The assumption behind all this is that patience is a good thing; that is not necessarily something us Gen Y-ers accept as fact. The general consensus seems to be that we are an ambitious but impatient lot. That we’re connected and on the go all the time doesn’t help with the stereotype either, nor does the rise of apps likeTinder.

That, the goodness or otherwise of patience, may be a moot point in any case, as even too much of a good thing can be a bad thing. The million dollar question then must be where the patience sweet spot lies; where the balance between giving a desired goal time, attention and dedication, and accepting it is a lost cause and reallocating the effort elsewhere is. Too much patience, and one can run the risk of been seen as grovelling, or n the worst case applying too much pressure. Too little and one can very quickly be cast in the image of the Gen Y stereotype, impatient and having a short attention span.


The L thing comes to a head sometime in the middle of all this. In a different time and space, I would have cut my losses long ago, choosing to invest my time and energy in more certain ventures. But something about this one, and the season of reflection holds me back, leaving me pondering what-ifs and maybe-ifs in endless loops.

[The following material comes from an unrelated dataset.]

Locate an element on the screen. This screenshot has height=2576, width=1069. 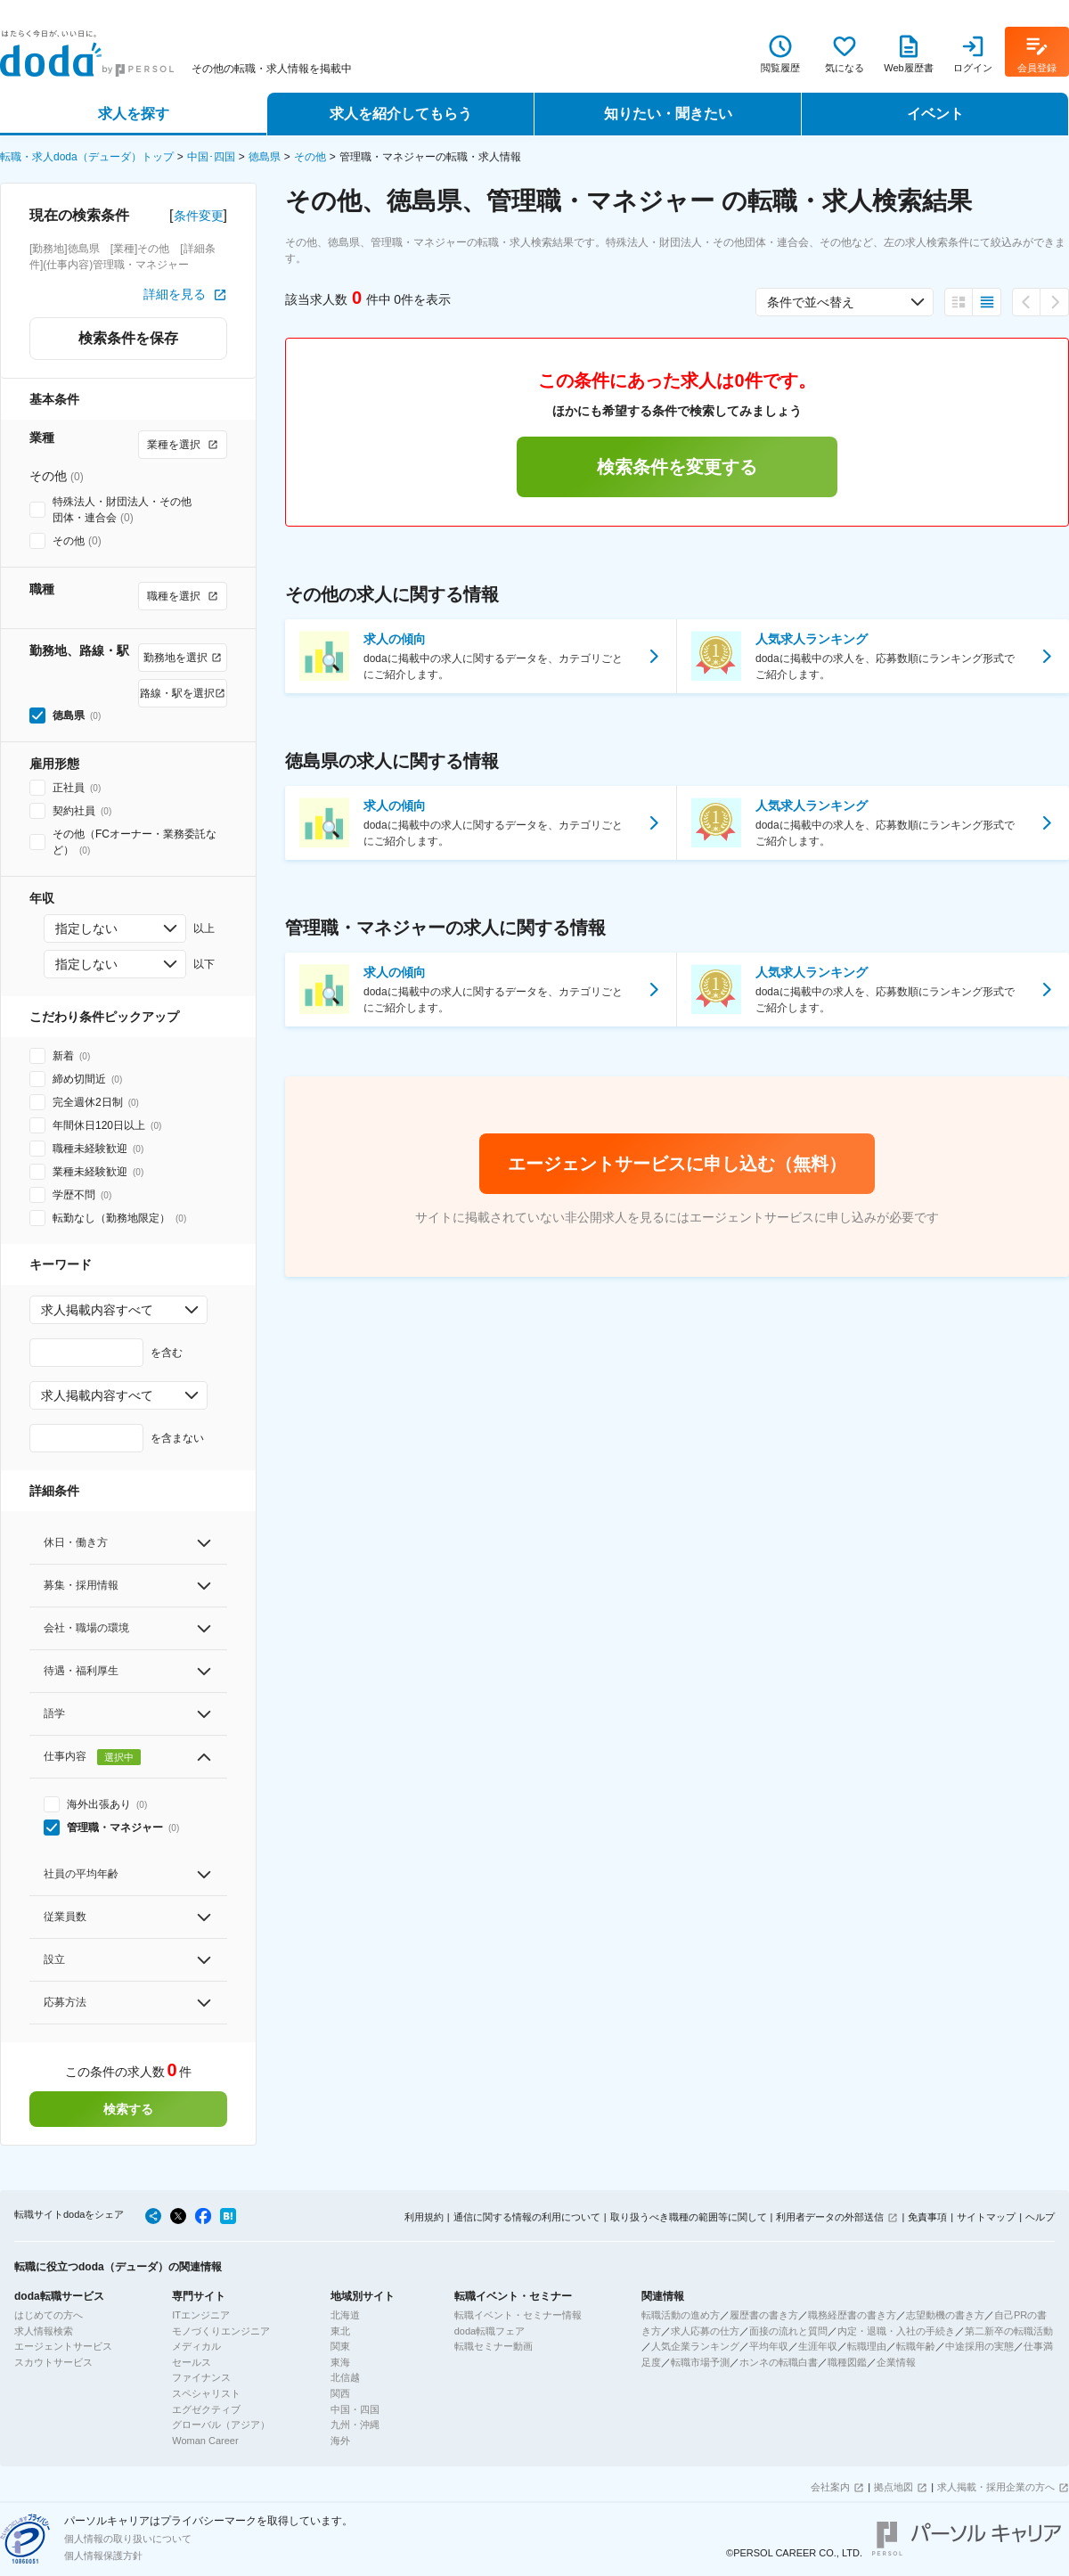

Where this will end is still unclear, but what is incontrovertible is that I do not do uncertain very well. It gnaws at my insides, makes my gut rumble and leaves me counting innumerable sheep at night. I ache in every imaginable space, I am irritable, self doubt hangs around me like a cloud with heartache in its wake. I tell myself I have had enough but find myself returning again and again in hope, or delusion. Surely there must be a easier way, but then without hope we have nothing, or do we?